‘Terugvinden? Wat is dat?’ vroeg een haas. Doch zijn wijfje dook op achter een koolstruik, en riep: ‘Ben je daar?!’ en toen begreep iedereen, wat terugvinden was, want de haas dacht aan geen vraag of antwoord meer.
Ja, het was wonderlijk: het land Verte vlocht zich door het ganse Paradijs. Het was er een deel van, het was eigenlijk opeens overal - en geen wezen hoefde nog te zoeken naar wat hij het allerliefste zag. En de schepselen waren nòg gelukkiger.
Maar ach, weet u - wij doorgronden ons geluk niet als we geen verschil kennen. En nu de ogenblikken van eenzaamheid waren weggenomen, zodat het weerzien voortdurend was, raakten alle dieren daaraan gewend. Hun betoverde voetstap werd gewoonte, hun glimlach bleef als zij sliepen, hun blijde stemmen streelden wellicht zelfs God op den duur niet meer. De gelukzaligheid was zo onophoudelijk algemeen, dat niemand het meer besefte.
God dacht daar lang over na. Hij begreep, dat er tegenstelling moest zijn om het loflied klank te geven. Hij maakte toen de nacht, om de schepselen onderscheid te leren. Zij zagen de duisternis en dachten dat ze de ogen al hadden gesloten - maar ze misten mekander niet, want door duisternis en droom vlocht zich het land Verte en allen waren tezamen. Maar ze prezen de zon de volgende ochtend; en God wist dat er verschil moest zijn.
En zonder dat hij het besefte, maakte zich deze wetenschap uit hem los, en zij werd een wezen vol verstand - maar Gods hart was daar niet bij. Het wezen dacht: ‘Duisternis en licht?.... Dan ook dorst naast de koele zee - honger onder de vruchtboom - pijn in de lust - angst in de vreugde - angst, ANGST!...’ en het overwoog dit alles.

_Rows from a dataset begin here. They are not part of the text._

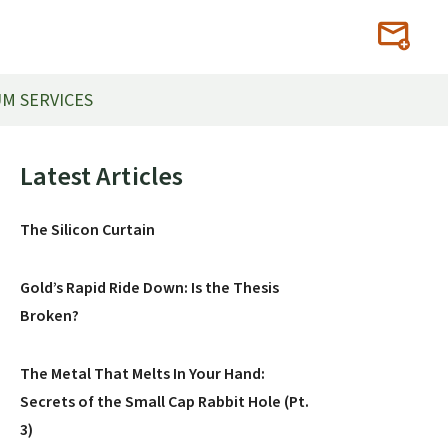
M SERVICES
Primary
Latest Articles
Sidebar
The Silicon Curtain
Gold’s Rapid Ride Down: Is the Thesis
Broken?
The Metal That Melts In Your Hand:
Secrets of the Small Cap Rabbit Hole (Pt.
3)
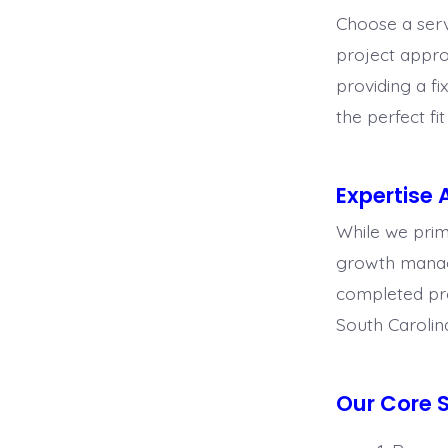
Choose a serv
project appro
providing a f
the perfect fi
Expertise 
While we prima
growth manage
completed proj
South Carolin
Our Core S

Het verstand was echter te hard; het kon de trappen van stijgend inzicht niet meer dulden - dat leek allemaal te mild en te klein. Bliksemsnel steeg het verstand met zijn denken tot in de hoogste top van consequentie; en het ging tot de twee mensen, de man en de vrouw; en noodde hen, van de appel te proeven. Want dan zou alles, wat het verstand juist achtte, er zijn.